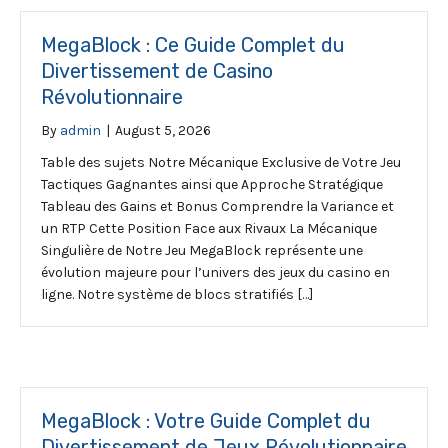
MegaBlock : Ce Guide Complet du
Divertissement de Casino
Révolutionnaire
By
admin
|
August 5, 2026
Table des sujets Notre Mécanique Exclusive de Votre Jeu
Tactiques Gagnantes ainsi que Approche Stratégique
Tableau des Gains et Bonus Comprendre la Variance et
un RTP Cette Position Face aux Rivaux La Mécanique
Singulière de Notre Jeu MegaBlock représente une
évolution majeure pour l’univers des jeux du casino en
ligne. Notre système de blocs stratifiés […]
MegaBlock : Votre Guide Complet du
Divertissement de Jeux Révolutionnaire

> Work order: Quote exactly what appears from the line containing "August 5, 2026" through the final line of the listing above, including both of those lines.

> Answer to this task:
August 5, 2026
Table des sujets Notre Mécanique Exclusive de Votre Jeu
Tactiques Gagnantes ainsi que Approche Stratégique
Tableau des Gains et Bonus Comprendre la Variance et
un RTP Cette Position Face aux Rivaux La Mécanique
Singulière de Notre Jeu MegaBlock représente une
évolution majeure pour l’univers des jeux du casino en
ligne. Notre système de blocs stratifiés […]
MegaBlock : Votre Guide Complet du
Divertissement de Jeux Révolutionnaire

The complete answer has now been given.